In September 2019, Hurricane Dorian ripped through the Bahamas as a Category 5 hurricane -- the highest rating on the Saffir-Simpson hurricane wind scale. The deadly hurricane had maximum sustained winds of 185 mph, which tied Dorian with Hurricane Allen in 1980 as the second-strongest hurricane ever to make landfall in the Atlantic basin.
In the immediate wake of the storm's fury, more than 200 people were reported missing and thousands more were displaced. Thirty deaths were reported by Sept. 4, 2019, and Bahamas Health Minister Duane Sands said at least 20 of those came from the Abaco Islands.

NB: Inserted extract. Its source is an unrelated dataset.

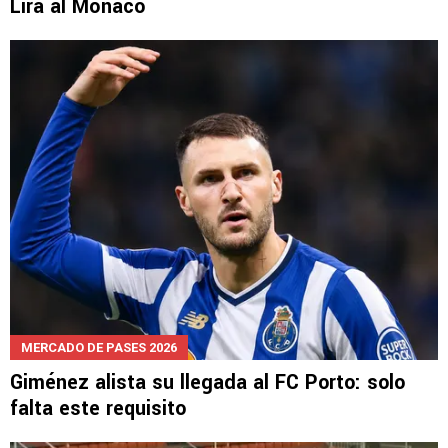
Lira al Mónaco
MERCADO DE PASES 2026
Giménez alista su llegada al FC Porto: solo
falta este requisito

Two Haitian migrants sit as one stands amid the ruins of a home destroyed by Hurricane Dorian in Abaco, Bahamas, Saturday, Sept. 28, 2019. (AP Photo/Ramon Espinosa)
"Life [in Abaco] before Dorian was easy," Beth Warren, president of the Abaco Rescue Fund, said this week in an interview with Brittany Boyer on the AccuWeather TV network. "They lived a very simple life, a very happy life."
The Abaco Rescue Fund, a Florida-based non-profit organization, was established to assisting the victims of Hurricane Dorian by offering humanitarian aid, helping to rebuild homes and provide safe housing, assist with trauma and host community events to bring people back together in a positive way.
Those living on the islands were mainly employed in the tourism industry. However, there has been virtually no tourism since Dorian, Warren explained.
The tourism industry accounts for half the $5.7 billion GDP of the Bahamas each year, Ellison Tommy Thompson, the Bahamas' deputy director-general for tourism and civil aviation said, according to The Miami Herald.
"It's extremely important," Thompson said after the hurricane struck last year. "The two islands that were hit, Grand Bahama and Abaco, are second and third in terms of visitor arrivals. We will definitely feel the effects of them being out of commission. But the best way people can assist the Bahamas is to actually come and visit us and spend an extra $20 in the economy to help our reconstruction."
In late November 2019, The Bahamas Hotel and Tourism Association (BHTA) said Abaco was experiencing "unprecedented economic loss" following the destruction from the hurricane, The Tribune reported.
The Inter-American Development Bank said that the tourism infrastructure of the Bahamas was hit with "catastrophic" damage equating to about $530 million, with most of the damage focused in Abaco.
Alyssa Rose of the Abaco Rescue Fund told AccuWeather that one year after the traumatic storm, the Abaco Rescue Fund continues to take part in rebuilding projects, such as roofing, windows, doors, and more on homes. She said a lot of the homes her team has worked to rebuild were in Guana Cay, an outer island located in Abaco.
A Bahamas coroner's team carries a body out of The Mudd neighborhood in the Marsh Harbor area of Abaco, Bahamas, in the aftermath of Hurricane Dorian, Monday, Sept. 9, 2019. (AP Photo/Fernando Llano)
"The struggles in Abaco are still very real," Rose said.
"I think that it's important that people realize that there are still people that have not had electricity for nearly a year now," she continued. "They haven't had a dry roof over their head. They're living in tents. They don't have employment."
The organization sees through any promises and commitments they make to the community, Rose said. Last year, the group was able to raise $1 million, and she said its members aim to reach the high achievement again this year as rebuilding efforts continue.
"Every dime helps someone get back into their house," Beth said.
While they aim to stay in Abaco for three years to work through the damage, Rose has stated that members of the organization will remain for as long as needed.
"Being able to help and having the opportunity to go down and help has been extremely rewarding," vice president of the Abaco Rescue Fund Davis Warren said. "I feel really blessed to be put in a position to where you can help."